My second placement was in Sri Lanka at the Nagoda/Kalutara General Hospital. I divided my time between numerous hospital wards, including the general medical ward, pediatric ward, surgical ward, surgery theatre, gynecology and high-risk pregnancy ward, delivery room and the medical forensic unit. The physician I was paired with challenged me to step outside my comfort zone by granting me the opportunity to be involved with patient visits, physical examinations and observe surgical procedures. On the weekends, I would assist a team that travelled to isolated villages to provide free medical screening and care. Individuals voluntarily came to our mobile clinic to have their blood pressure, blood glucose, and pulse taken, and a local pharmacist would provide patients with prescriptions according to their results. My involvement in Sri Lanka led me to witness first-hand different health inequalities based on social determinants of health, specifically the challenges of accessing medical care in a remote, rural region.

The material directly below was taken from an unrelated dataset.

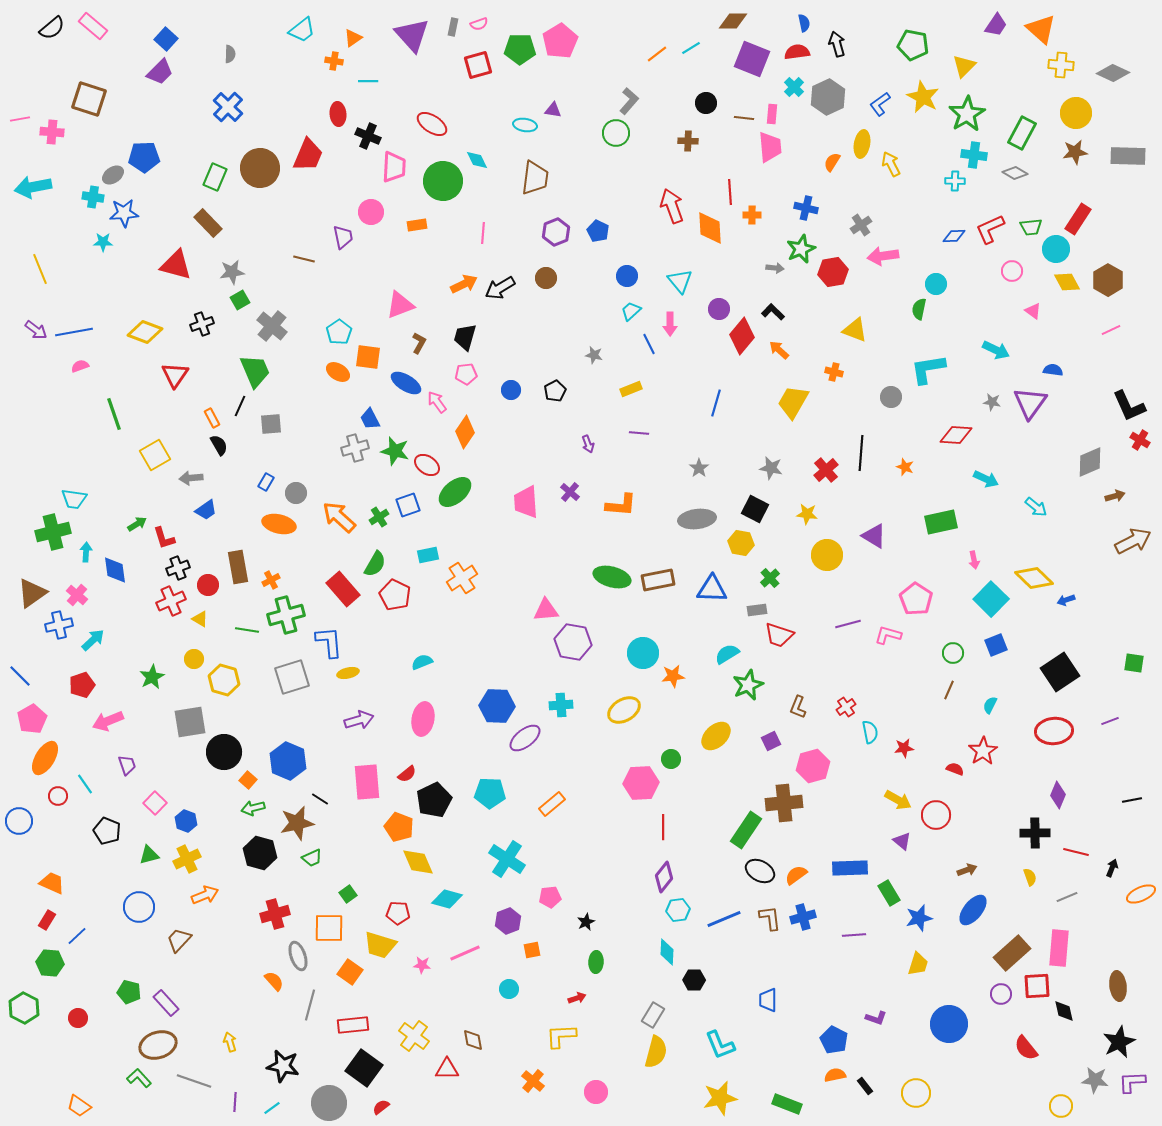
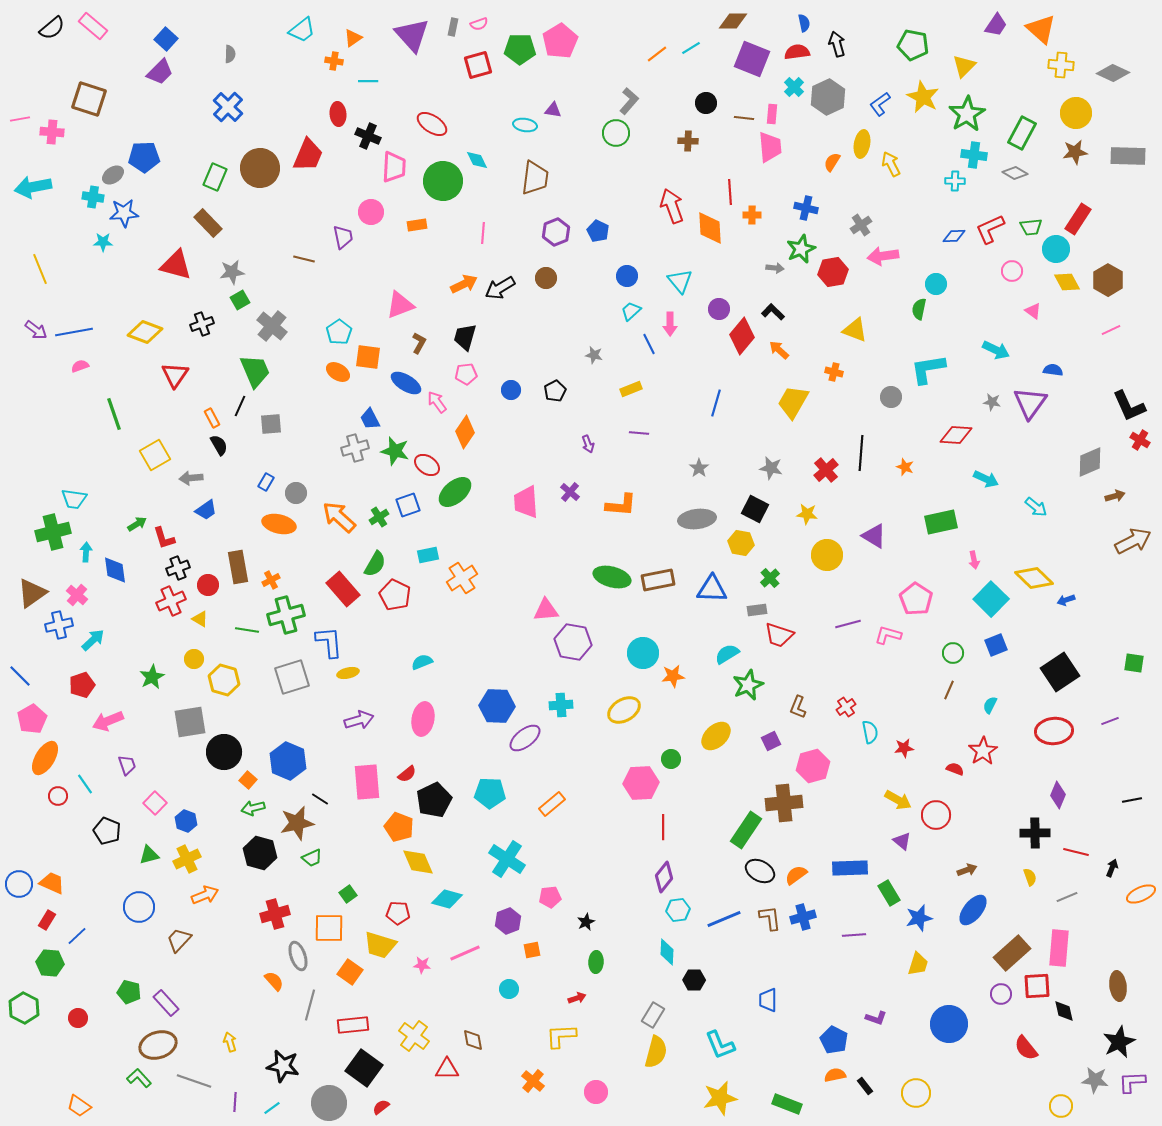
blue circle at (19, 821): moved 63 px down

My final co-op experience abroad was in Tanzania, helping Canadian researchers with a hypertension study. The study uses mobile phones to help patients manage their hypertension, specifically targeting individuals in rural villages. During this placement, I learned the importance of cultural sensitivity, and the benefit of partnerships with local actors to implement sustainable, effective health programs.
These experiences have shaped my future by solidifying my passion for global health research. Travelling abroad gives you the opportunity to explore yourself, new cultures, meet new people, and provide you with a life-changing experience. It changed my life in so many ways and I am grateful for such a positive experience and the new friends I met around the world throughout my journey.